To increase the boost pressure, designs with two or more stages were used. They allowed to raise the total pressure values by 2, 3 times and more. But due to the fact that these compressors lost one of their main advantages - compactness, such multi-tiered structures did not take root. Another major drawback. In compressors of this type, when extruding uncompressed air into compressed in the injection pipe, turbulence is created, which contributes to an increase in the temperature of the air charge. That is, along with the usual increase in temperature from a direct increase in pressure, additional heating occurs in the rut-compressors.

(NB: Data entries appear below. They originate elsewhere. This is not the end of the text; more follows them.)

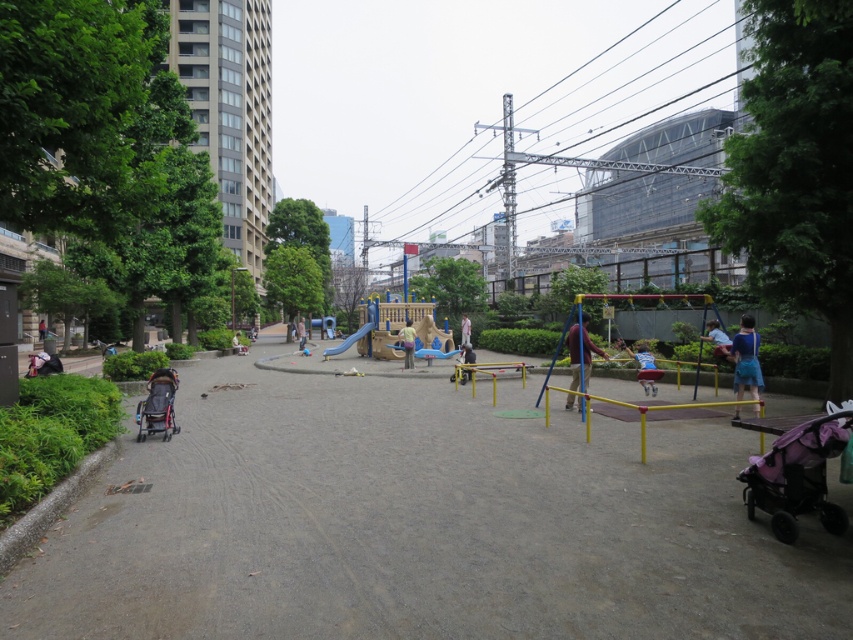 Question: Which of the following is the farthest from the observer?

Choices:
 (A) blue fabric at center
 (B) blue plastic slide at center
 (C) smooth plastic slide at center

Answer: (B)

Question: Can you confirm if smooth concrete path at center is positioned to the right of smooth plastic slide at center?

Choices:
 (A) no
 (B) yes

Answer: (B)

Question: Is yellow plastic slide at center to the right of dark blue stroller at left from the viewer's perspective?

Choices:
 (A) no
 (B) yes

Answer: (B)

Question: Which point is farther from the camera taking this photo?

Choices:
 (A) (712, 332)
 (B) (160, 388)

Answer: (A)

Question: Based on their relative distances, which object is nearer to the smooth plastic slide at center?

Choices:
 (A) blue plastic slide at center
 (B) smooth concrete path at center
 (C) blue denim shorts at right

Answer: (A)

Question: Observing the image, what is the correct spatial positioning of blue denim shorts at right in reference to smooth plastic slide at center?

Choices:
 (A) above
 (B) below

Answer: (B)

In this regard, such blowers are necessarily equipped with intercoolers (a special device for air cooling). The noise from the work of volumetric compressors is not as strong as that of centrifugal ones, and has a slightly different tonality. But, unlike the latter, the work of rotary gear superchargers is accompanied by pressure pulsations. This happens because of the uneven air supply. To reduce the noise and the amplitude of the pulsations, recently, the most widely received are three-tooth rotors of spiral shape. In addition, for the same purpose, the inlet and outlet windows of the compressor are triangular. These constructive tricks allow to achieve the fact that such compressors work fairly quietly and evenly. At present, modern technological capabilities have brought such compressors to a very high level of performance. Automobile giants such as DaimlerChrysler, Ford and General Motors install mechanical-type superchargers on some of their cars. There are several reasons for this. First of all, volumetric superchargers, as opposed to centrifugal, are effective already at low and medium engine speeds. This feature of the ruts-compressor made them the most suitable for drag racing, where the acceleration dynamics is valued first of all. Another important advantage is the relative simplicity of the design.A small number of moving parts and low rotational speeds make these blowers one of the most reliable and durable.
However, the complexity in the manufacture and installation, and hence the high price (relatively centrifugal) somewhat reduced their market popularity. Apart from the manufacturers listed above, for the secondary market, several companies produce such blowers. Here are some of them: Jackson Racing, Kenne Bell Superchargers, Magna Charger. Separately, it is worth noting the company Eaton Automotive. That it is, as they say, the locomotive of the promotion of ruts-type superchargers. By the way, these are its compressors and are installed on Ford and GM engines.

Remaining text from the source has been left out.